The CRD is now also considering using existing surplus funds from other areas to fund a new regional transportation authority, she said.

“We paid for those things in other services. You’re re-working them into a new plan. Again, it’s going to be a mandatory contribution without anybody’s input. So if this is the way we’re evolving services, it brings into question what other services do we have that maybe we don’t need.”

A service review is supported by Langford Mayor Stew Young, who says with the looming $765-million core area sewage treatment expense, the CRD doesn’t have extra money to spare.

“Our council has said this is just too much. We have to absorb through our tax base the cost of the billion-dollar sewage [treatment], but they’re spending money as if the billion dollars isn’t going to affect anybody,” Young said.

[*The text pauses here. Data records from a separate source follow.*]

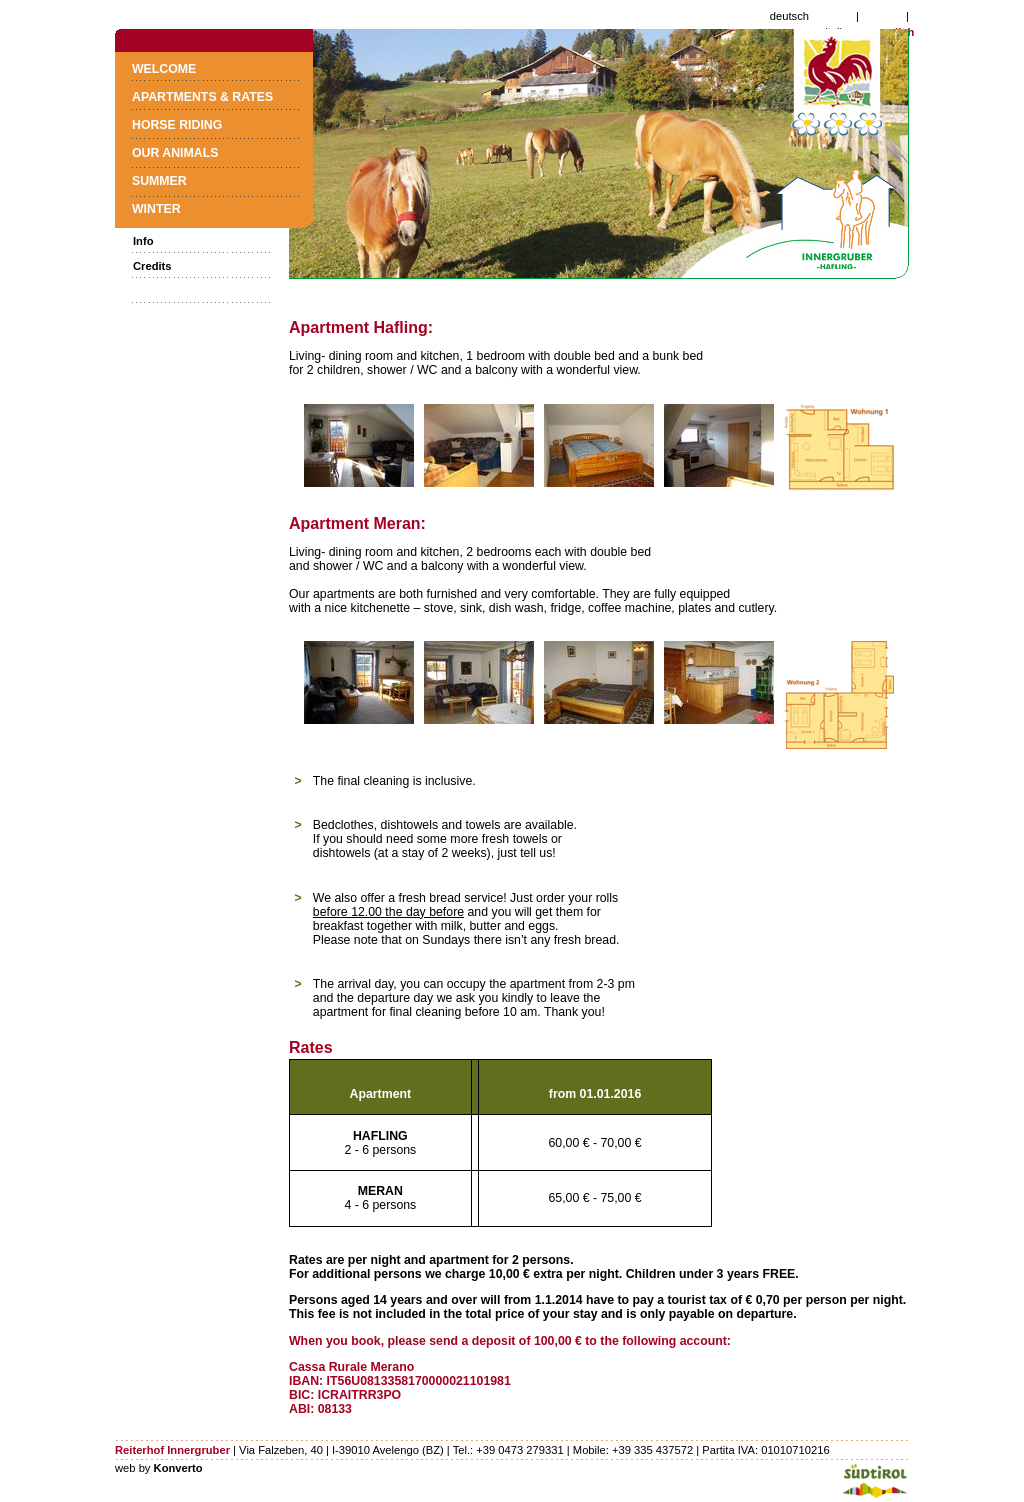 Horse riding (177, 125)
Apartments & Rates (202, 97)
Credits (152, 266)
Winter (156, 209)
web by (159, 1468)
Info (143, 241)
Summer (159, 181)
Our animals (175, 153)
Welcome (164, 69) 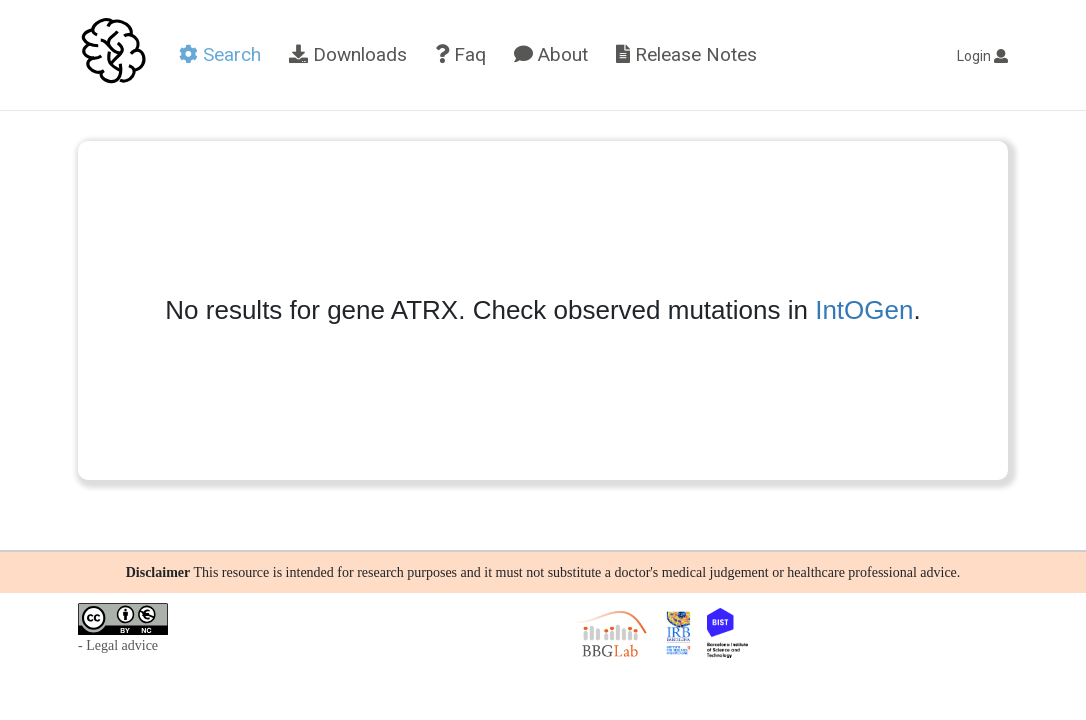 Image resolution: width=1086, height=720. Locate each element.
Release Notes (686, 54)
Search (220, 54)
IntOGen (864, 310)
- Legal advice (118, 645)
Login (982, 56)
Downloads (348, 54)
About (551, 54)
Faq (460, 54) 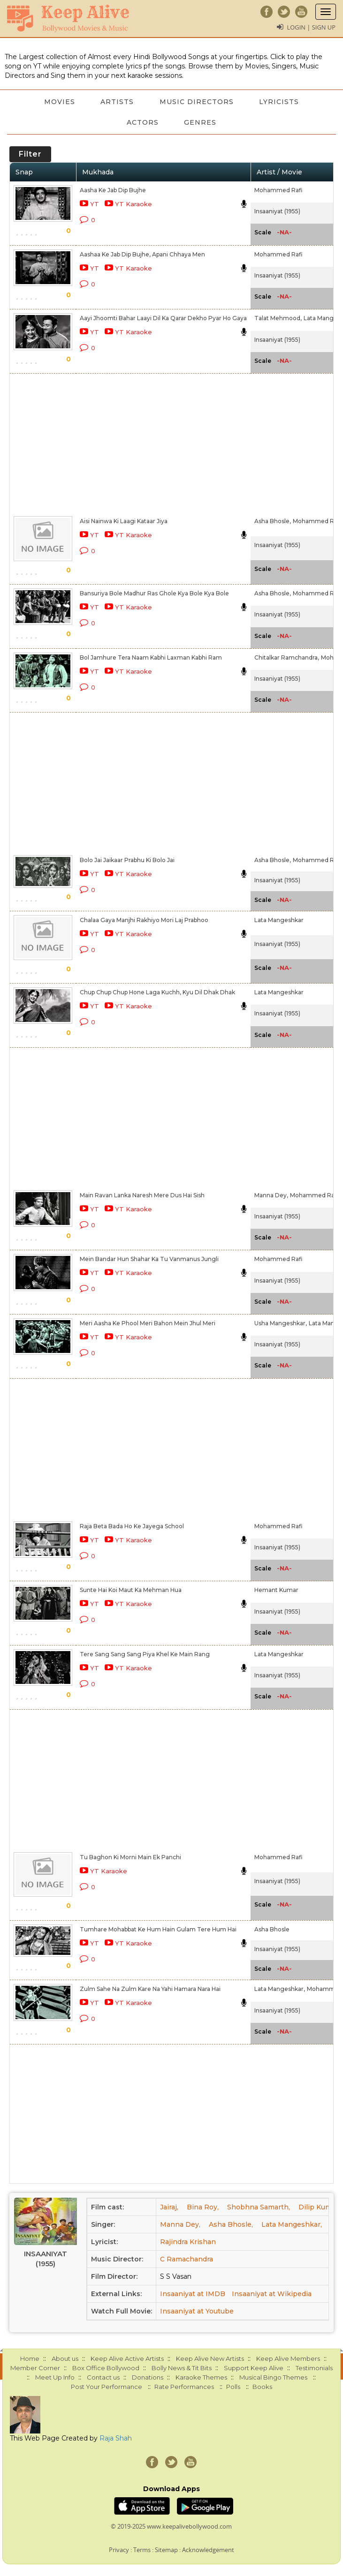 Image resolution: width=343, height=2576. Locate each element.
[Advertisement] (169, 443)
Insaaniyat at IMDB (192, 2294)
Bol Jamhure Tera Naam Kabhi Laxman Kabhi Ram (151, 657)
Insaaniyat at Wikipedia (272, 2294)
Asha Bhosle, (272, 521)
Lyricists (280, 102)
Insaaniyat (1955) (277, 211)
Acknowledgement (208, 2550)
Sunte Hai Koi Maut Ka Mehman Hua (131, 1589)
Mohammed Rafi (278, 190)
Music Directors (197, 102)
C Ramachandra (186, 2259)
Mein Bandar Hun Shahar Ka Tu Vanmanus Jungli (149, 1258)
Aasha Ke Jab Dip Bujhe (113, 190)
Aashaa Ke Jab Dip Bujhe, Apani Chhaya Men (142, 254)
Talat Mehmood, (278, 318)
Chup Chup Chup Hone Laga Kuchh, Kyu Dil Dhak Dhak (157, 992)
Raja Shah (115, 2438)
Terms (142, 2550)
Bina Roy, (203, 2207)
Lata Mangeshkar (279, 920)
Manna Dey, (271, 1195)
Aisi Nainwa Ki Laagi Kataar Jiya (124, 521)
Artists (117, 102)
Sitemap (166, 2550)
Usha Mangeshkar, (280, 1323)
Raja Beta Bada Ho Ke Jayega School (132, 1526)
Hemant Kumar (276, 1589)
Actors (142, 122)
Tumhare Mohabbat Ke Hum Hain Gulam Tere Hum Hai (158, 1929)
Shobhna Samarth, (258, 2207)
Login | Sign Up (311, 27)
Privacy (119, 2550)
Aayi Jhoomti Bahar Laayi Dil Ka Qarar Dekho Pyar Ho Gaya (163, 318)
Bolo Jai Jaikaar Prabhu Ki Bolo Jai (127, 860)
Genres (200, 122)
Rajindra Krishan (188, 2242)
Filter (30, 154)
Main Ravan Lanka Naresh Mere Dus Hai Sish (142, 1195)
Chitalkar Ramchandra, (286, 657)
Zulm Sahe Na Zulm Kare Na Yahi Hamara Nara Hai (150, 1988)
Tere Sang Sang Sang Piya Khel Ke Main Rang (145, 1654)
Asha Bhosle (272, 1929)
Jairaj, (169, 2207)
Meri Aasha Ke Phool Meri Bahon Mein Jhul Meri (147, 1323)
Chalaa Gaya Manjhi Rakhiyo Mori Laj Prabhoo (144, 920)
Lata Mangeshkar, (279, 1988)
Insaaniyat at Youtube (197, 2311)
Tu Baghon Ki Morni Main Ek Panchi (130, 1857)
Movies (58, 102)
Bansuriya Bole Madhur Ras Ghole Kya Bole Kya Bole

“We need to be really careful.”

Young said Langford will conduct a review of the services it participates in at the CRD.

Percolating feelings of western alienation recently saw CRD board chairwoman Barb Desjardins call a meeting of West Shore CRD elected officials, where the possibility of creating a sub-regional CRD board to deal with West Shore issues was suggested.

“Maybe we can have meetings out in the West Shore that are more close to our people rather than downtown on Fisgard Street,” Young said.

“All of us are there. We’re saying: ‘We aren’t Saanich. We aren’t Victoria. So is there a better model of delivery where we can just look at our localized area?” he said.

“There is a level of frustration, I think, in the Western Communities,” said Metchosin Mayor John Ranns, chairman of the CRD governance committee that this week will be discussing the call for the service review.

Young said the West Shore communities have grown up in the last three decades.

“We’re all mature out in the West Shore now. We’re not just a bunch of Hicksvilles. We’ve got good systems in place and, maybe, it’s time to relook at what the CRD provides and is there a better way to represent the people,” he said.

Unfortunately, Ranns said, getting comparators for CRD services is difficult because of the complexity of the CRD organization. For example, certain departments such as HR or IT are centralized and their services charged out to operational units, he said.

“If we could find a way of being able to accurately assess what the costs of a lot of these services are, I think we would find that the services are cheaper than they could do it,” Ranns said.

Desjardins said some changes might be necessary to address concerns being expressed.

“The West Shore is a very different place now than it was in the beginning when the CRD started. Certainly, it has grown considerably,” she said.

“It works together well. It’s 80,000 people being represented, which is almost the same size as Victoria, and so we need to look at what are those shifts — those changes — and how do we address their needs because they’re the growing part of the region.”